Este martes la fiscal a cargo de la investigación entrevistará formalmente a la víctima. Tras esa instancia, la funcionaria judicial avanzará con la imputación de siete personas, todos presuntamente compañeros del cadete en la escuela de formación. El número no es menor: siete imputados implican una acción coordinada, no un hecho aislado o impulsivo.
¿Cómo es posible que algo así ocurra dentro de una institución del Estado, en un espacio de formación que debería garantizar la integridad de quienes ingresan a ella? La pregunta no es retórica. Es la que deberían estar respondiendo los responsables del Servicio Penitenciario y las autoridades del Ministerio de Justicia de la provincia. Porque si esto pasó en un vestuario, con varios involucrados, la pregunta obligada es: ¿nadie vio nada? ¿Nadie escuchó nada?
El caso expone una realidad que muchas veces se oculta detrás del uniforme: la violencia interna en las fuerzas de seguridad y penitenciarias. Las llamadas "novatadas" o prácticas de iniciación violenta no son una novedad en estos ámbitos, pero cuando escalan al nivel de un abuso sexual grupal, estamos ante un delito gravísimo que el sistema judicial tiene la obligación de perseguir con toda la fuerza de la ley.
La víctima, que tuvo el coraje de denunciar a pesar de la presión implícita que significa señalar a compañeros dentro de una institución cerrada y jerárquica, será escuchada este martes por la fiscal. Ese testimonio será clave para sostener las imputaciones y avanzar hacia un juicio que haga justicia.
El Servicio Penitenciario de Santa Fe tiene bajo su órbita la custodia de miles de personas privadas de libertad en toda la provincia. Que quienes se forman para ejercer esa función sean capaces de cometer un ataque de estas características entre sí habla de un problema cultural y disciplinario que va mucho más allá de este caso puntual. La institución tiene una deuda: explicar qué pasó, cómo lo permitió y qué va a hacer para que no vuelva a ocurrir.
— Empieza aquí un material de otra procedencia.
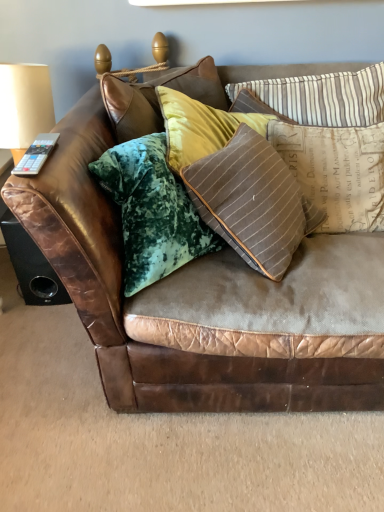 Question: From the image's perspective, is brown striped pillow at upper right, arranged as the second pillow when viewed from the top, on brown leather speaker at lower left?

Choices:
 (A) yes
 (B) no

Answer: (A)

Question: Is brown striped pillow at upper right, arranged as the second pillow when viewed from the top, in contact with brown leather speaker at lower left?

Choices:
 (A) yes
 (B) no

Answer: (B)

Question: Considering the relative sizes of brown striped pillow at upper right, arranged as the second pillow when viewed from the top, and brown leather speaker at lower left in the image provided, is brown striped pillow at upper right, arranged as the second pillow when viewed from the top, smaller than brown leather speaker at lower left?

Choices:
 (A) yes
 (B) no

Answer: (B)

Question: From a real-world perspective, is brown striped pillow at upper right, arranged as the second pillow when viewed from the top, beneath brown leather speaker at lower left?

Choices:
 (A) no
 (B) yes

Answer: (A)

Question: Does brown striped pillow at upper right, arranged as the second pillow when viewed from the top, have a greater width compared to brown leather speaker at lower left?

Choices:
 (A) no
 (B) yes

Answer: (B)

Question: From a real-world perspective, is brown leather couch at center above or below brown striped pillow at upper right, arranged as the second pillow when viewed from the top?

Choices:
 (A) below
 (B) above

Answer: (A)

Question: Based on their positions, is brown leather couch at center located to the left or right of brown striped pillow at upper right, positioned as the first pillow in bottom-to-top order?

Choices:
 (A) left
 (B) right

Answer: (A)

Question: Would you say brown leather couch at center is inside or outside brown striped pillow at upper right, arranged as the second pillow when viewed from the top?

Choices:
 (A) inside
 (B) outside

Answer: (B)

Question: In terms of width, does brown leather couch at center look wider or thinner when compared to brown striped pillow at upper right, arranged as the second pillow when viewed from the top?

Choices:
 (A) thin
 (B) wide

Answer: (B)

Question: Considering the relative positions of striped fabric pillow at upper right, placed as the first pillow when sorted from top to bottom, and gray plastic remote at upper left in the image provided, is striped fabric pillow at upper right, placed as the first pillow when sorted from top to bottom, to the left or to the right of gray plastic remote at upper left?

Choices:
 (A) left
 (B) right

Answer: (B)

Question: From the image's perspective, is striped fabric pillow at upper right, placed as the first pillow when sorted from top to bottom, above or below gray plastic remote at upper left?

Choices:
 (A) above
 (B) below

Answer: (A)

Question: In terms of size, does striped fabric pillow at upper right, which appears as the second pillow when ordered from the bottom, appear bigger or smaller than gray plastic remote at upper left?

Choices:
 (A) small
 (B) big

Answer: (B)

Question: Is point (352, 75) positioned closer to the camera than point (28, 163)?

Choices:
 (A) farther
 (B) closer

Answer: (A)

Question: Is brown leather speaker at lower left wider or thinner than brown leather couch at center?

Choices:
 (A) wide
 (B) thin

Answer: (B)

Question: From the image's perspective, is brown leather speaker at lower left positioned above or below brown leather couch at center?

Choices:
 (A) above
 (B) below

Answer: (B)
Por ahora, la Justicia tiene la palabra. Y siete personas esperan ser imputadas por uno de los episodios más oscuros que se recuerden en la historia reciente del penitenciarismo santafesino.
Con información de: La Capital

Comentarios (14)
Deja tu comentario
Esto es una vergüenza total. Se forman para cuidar presos y hacen esto entre ellos. ¿Qué podemos esperar de gente así cuando esté adentro de una cárcel con detenidos?
Siete personas. SIETE. Esto no fue un arrebato, fue organizado. Alguien tuvo que planear esto.
Hay que esperar a que la Justicia investigue bien antes de juzgar. Ojalá se haga justicia si es como dicen, pero también hay que escuchar a todas las partes.
¿Cuáles 'todas las partes'? El pibe fue abusado en manada. No hay dos versiones acá.
No digo que no le creo, digo que la Justicia tiene que probarlo. Para eso existe el proceso judicial. Calmense.
Y el Ministerio de Justicia callado como siempre. ¿Algún funcionario va a dar la cara o esperan que se olvide?
El chico tuvo un coraje enorme en denunciar. En esas instituciones el código de silencio es brutal. Ojalá la fiscal lo proteja bien.
Esto pasa hace años en las fuerzas y nadie dice nada. Ahora que salió a la luz esperemos que no lo encarpeten.
Conozco gente que trabajó en el penitenciario y me contaron que las novatadas son moneda corriente. Pero esto ya es otra cosa, es un delito grave.
Siete imputados y seguro que en seis meses esto se cae solo o les dan una probation. La Justicia argentina es un chiste.
No seamos tan pesimistas. Hay fiscales que llevan estos casos adelante con seriedad. Hay que darle tiempo al proceso.
Tiempo le damos siempre. Y siempre termina igual. Pero bueno, ojalá me equivoque esta vez.
Me pregunto si los superiores sabían algo. En una institución tan chica y cerrada es difícil que no se enteraran.
Exacto. La responsabilidad no es solo de los siete que actuaron. Hay que investigar también a quienes tenían que supervisar y miraron para otro lado.